Work task
A verbatim copy of the listing is needed; pictures are to be left out.

Material for the task
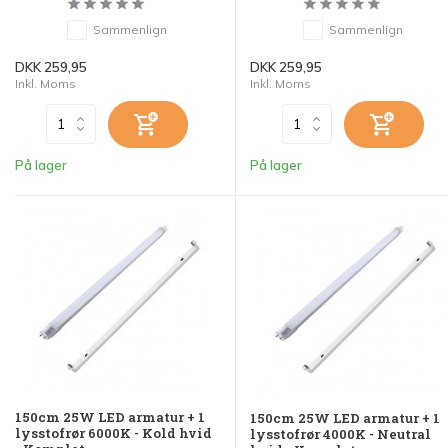
Sammenlign
Sammenlign
DKK 259,95
DKK 259,95
Inkl. Moms
Inkl. Moms
På lager
På lager
150cm 25W LED armatur + 1
150cm 25W LED armatur + 1
lysstofrør 6000K - Kold hvid
lysstofrør 4000K - Neutral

Solution to this problem
Sammenlign
Sammenlign
DKK 259,95
DKK 259,95
Inkl. Moms
Inkl. Moms
På lager
På lager
150cm 25W LED armatur + 1
150cm 25W LED armatur + 1
lysstofrør 6000K - Kold hvid
lysstofrør 4000K - Neutral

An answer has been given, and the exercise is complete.